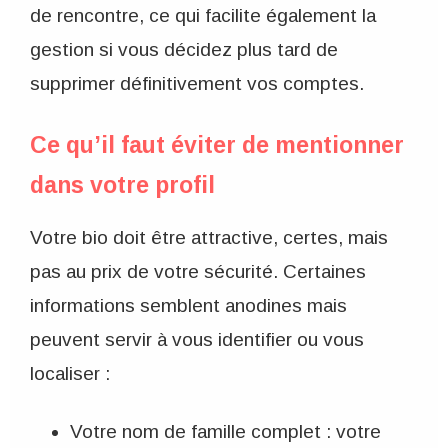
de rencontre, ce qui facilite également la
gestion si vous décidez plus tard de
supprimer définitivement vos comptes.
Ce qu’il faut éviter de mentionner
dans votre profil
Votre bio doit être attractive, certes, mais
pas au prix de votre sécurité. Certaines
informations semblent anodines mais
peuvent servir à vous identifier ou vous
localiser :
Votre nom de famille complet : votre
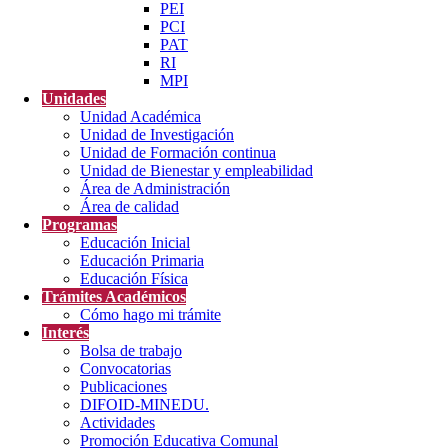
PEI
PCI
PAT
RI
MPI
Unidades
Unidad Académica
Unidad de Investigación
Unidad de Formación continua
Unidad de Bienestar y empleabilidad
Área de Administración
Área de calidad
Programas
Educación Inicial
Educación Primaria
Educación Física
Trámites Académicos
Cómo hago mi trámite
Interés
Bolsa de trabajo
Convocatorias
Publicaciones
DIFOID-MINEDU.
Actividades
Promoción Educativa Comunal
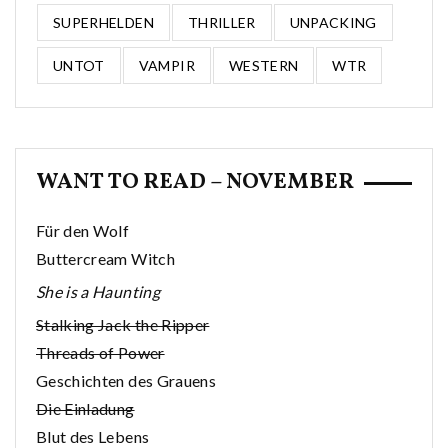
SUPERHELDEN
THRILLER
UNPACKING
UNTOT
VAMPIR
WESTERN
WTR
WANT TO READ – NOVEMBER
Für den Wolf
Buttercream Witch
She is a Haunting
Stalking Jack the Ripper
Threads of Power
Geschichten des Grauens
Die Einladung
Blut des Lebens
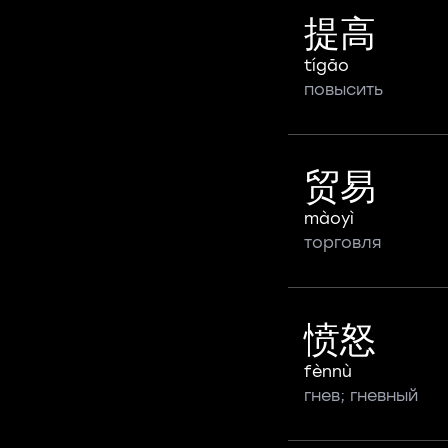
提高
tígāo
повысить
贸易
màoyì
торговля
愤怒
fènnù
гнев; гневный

********************

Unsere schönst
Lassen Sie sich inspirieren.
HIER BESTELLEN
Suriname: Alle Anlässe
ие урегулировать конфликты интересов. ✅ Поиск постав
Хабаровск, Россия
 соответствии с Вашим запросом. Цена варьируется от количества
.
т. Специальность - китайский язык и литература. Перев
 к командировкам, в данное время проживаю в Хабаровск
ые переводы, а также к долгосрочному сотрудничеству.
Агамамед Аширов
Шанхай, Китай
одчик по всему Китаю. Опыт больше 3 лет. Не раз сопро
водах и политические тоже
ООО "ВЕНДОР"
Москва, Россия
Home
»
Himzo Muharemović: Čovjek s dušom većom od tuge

********************

* _ABOUT THIS TASK_
Each line from the one that contains "Área de Administración" down to the one that contains "She is a Haunting" is to be returned exactly as it stands above, both ends included, with pictures removed.

* _OUTPUT BELOW_
Área de Administración
Área de calidad
Programas
Educación Inicial
Educación Primaria
Educación Física
Trámites Académicos
Cómo hago mi trámite
Interés
Bolsa de trabajo
Convocatorias
Publicaciones
DIFOID-MINEDU.
Actividades
Promoción Educativa Comunal
SUPERHELDEN
THRILLER
UNPACKING
UNTOT
VAMPIR
WESTERN
WTR
WANT TO READ – NOVEMBER
Für den Wolf
Buttercream Witch
She is a Haunting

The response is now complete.